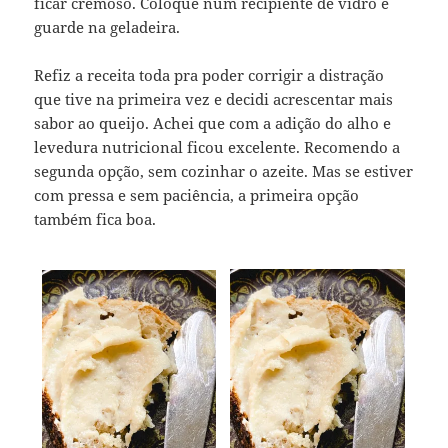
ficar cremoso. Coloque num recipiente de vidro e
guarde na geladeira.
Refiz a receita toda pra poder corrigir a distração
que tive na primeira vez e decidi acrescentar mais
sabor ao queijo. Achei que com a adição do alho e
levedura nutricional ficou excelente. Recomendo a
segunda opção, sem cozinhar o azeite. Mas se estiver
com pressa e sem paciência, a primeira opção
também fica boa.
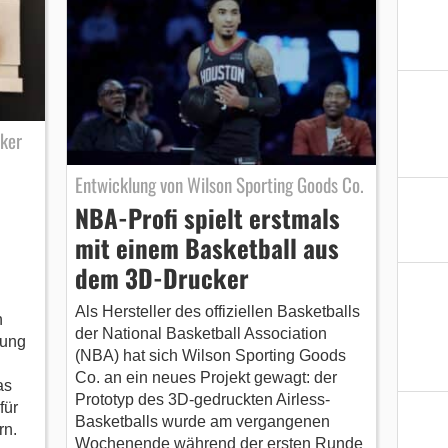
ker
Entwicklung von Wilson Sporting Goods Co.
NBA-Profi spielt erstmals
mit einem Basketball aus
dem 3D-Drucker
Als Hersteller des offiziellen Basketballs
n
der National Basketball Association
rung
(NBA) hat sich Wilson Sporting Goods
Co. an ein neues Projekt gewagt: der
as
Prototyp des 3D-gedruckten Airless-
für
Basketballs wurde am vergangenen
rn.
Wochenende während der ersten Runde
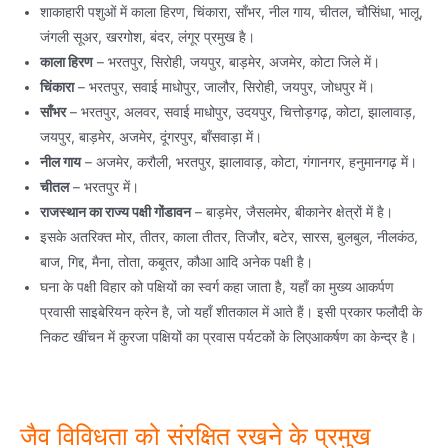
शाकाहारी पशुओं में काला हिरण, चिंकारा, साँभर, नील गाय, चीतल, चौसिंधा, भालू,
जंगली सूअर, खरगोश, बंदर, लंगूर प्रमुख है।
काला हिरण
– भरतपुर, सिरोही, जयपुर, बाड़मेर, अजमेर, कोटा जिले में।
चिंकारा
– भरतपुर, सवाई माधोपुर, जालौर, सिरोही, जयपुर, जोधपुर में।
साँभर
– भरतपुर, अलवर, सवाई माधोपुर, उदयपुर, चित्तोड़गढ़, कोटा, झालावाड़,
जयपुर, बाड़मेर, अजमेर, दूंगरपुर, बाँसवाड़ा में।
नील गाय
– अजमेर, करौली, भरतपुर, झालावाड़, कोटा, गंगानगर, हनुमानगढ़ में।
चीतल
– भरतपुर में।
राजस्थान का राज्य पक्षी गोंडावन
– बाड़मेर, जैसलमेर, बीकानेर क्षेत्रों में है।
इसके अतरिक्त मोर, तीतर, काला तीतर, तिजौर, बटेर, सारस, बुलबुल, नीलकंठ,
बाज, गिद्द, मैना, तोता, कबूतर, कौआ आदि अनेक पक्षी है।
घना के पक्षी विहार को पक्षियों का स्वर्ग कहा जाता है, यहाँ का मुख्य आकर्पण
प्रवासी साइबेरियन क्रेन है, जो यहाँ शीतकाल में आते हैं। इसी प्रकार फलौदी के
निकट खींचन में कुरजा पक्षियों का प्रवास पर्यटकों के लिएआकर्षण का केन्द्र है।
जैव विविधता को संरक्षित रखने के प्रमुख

WHAT YOU SHOULD DO
The lines to be transcribed are those from the first line of the data above through the line holding "(NBA) hat sich Wilson Sporting Goods", inclusive; copy them exactly and only, leaving out the pictures.

YOUR RESPONSE
ficar cremoso. Coloque num recipiente de vidro e
guarde na geladeira.
Refiz a receita toda pra poder corrigir a distração
que tive na primeira vez e decidi acrescentar mais
sabor ao queijo. Achei que com a adição do alho e
levedura nutricional ficou excelente. Recomendo a
segunda opção, sem cozinhar o azeite. Mas se estiver
com pressa e sem paciência, a primeira opção
também fica boa.
ker
Entwicklung von Wilson Sporting Goods Co.
NBA-Profi spielt erstmals
mit einem Basketball aus
dem 3D-Drucker
Als Hersteller des offiziellen Basketballs
n
der National Basketball Association
rung
(NBA) hat sich Wilson Sporting Goods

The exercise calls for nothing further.